Governance, Democracy and Sustainable Development

Governance, Democracy and Sustainable Development

Moving Beyond the Impasse

Edited by James Meadowcroft, Oluf Langhelle and Audun Ruud

The contributors explore the difficulties developed countries are experiencing in coming to terms with environmental limits and the resultant challenges to the democratic polity. They engage with different dimensions of the governance challenge including norms, public attitudes, citizen engagement, political conflict, policy design, and implementation, and with a range of environmental problems such as climate change, biodiversity/nature protection, and water management. The book concludes with an essay by William Lafferty that explores the flawed character of the contemporary democratic polity and offers his reflections on possible pathways to reform.
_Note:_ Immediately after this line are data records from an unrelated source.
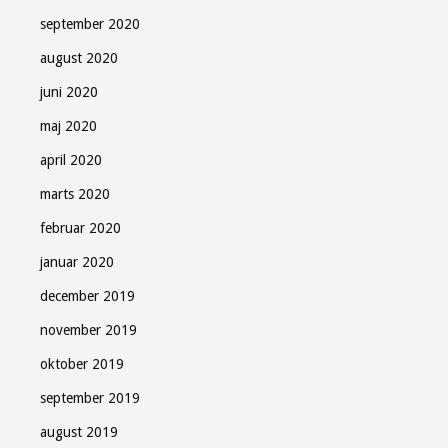
september 2020
august 2020
juni 2020
maj 2020
april 2020
marts 2020
februar 2020
januar 2020
december 2019
november 2019
oktober 2019
september 2019
august 2019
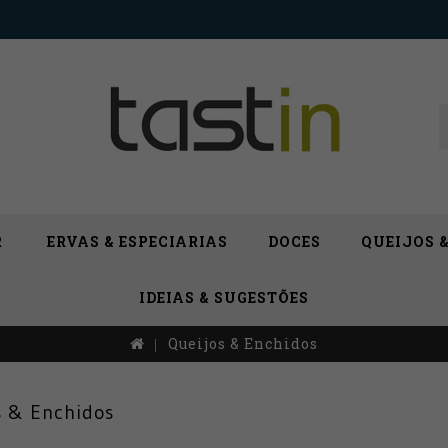
R
ERVAS & ESPECIARIAS
DOCES
QUEIJOS 
IDEIAS & SUGESTÕES
Queijos & Enchidos
s & Enchidos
Chapter 10: Breaking the impasse on global environmental protection

Miranda A. Schreurs

Subjects: environment, environmental politics and policy, politics and public policy, environmental politics and policy, public policy, regulation and governance

Extract

The United Nations Conference on Sustainable Development (Rio+20) in June 2012 marked several important anniversaries. It has been 40 years since the United Nations Conference on the Human Environment (UNCHE) was held in Stockholm, 20 years since the UN Conference on Environment and Development (UNCED) was convened in Rio de Janeiro in 1992, and 10 years since the World Summit on Sustainable Development (WSSD) took place in Johannesburg in 2002. It is an appropriate time to reflect on what has been accomplished, what remains neglected, where the barriers to action lie, and what can be done to overcome obstacles to progress on addressing pressing sustainability challenges. At this juncture it is clear that at the international level, as well as within many national jurisdictions, only halting progress is being made at fulfilling the numerous sustainable development and environmental objectives that have been set in the past. Globally, the environment is in an increasingly precarious state. Rather than this reality galvanizing states into action, fatigue appears to be setting in with relation to the creation of new international environmental agreements and the implementation of several existing ones. The formation of environmental regimes was at the core of international political activities for several decades and there are now several hundred international environmental agreements. Yet, there has been frustratingly slow progress in relation to numerous pressing international environmental problems–including climate change, biodiversity loss, deforestation, ocean pollution and fisheries depletion, among others.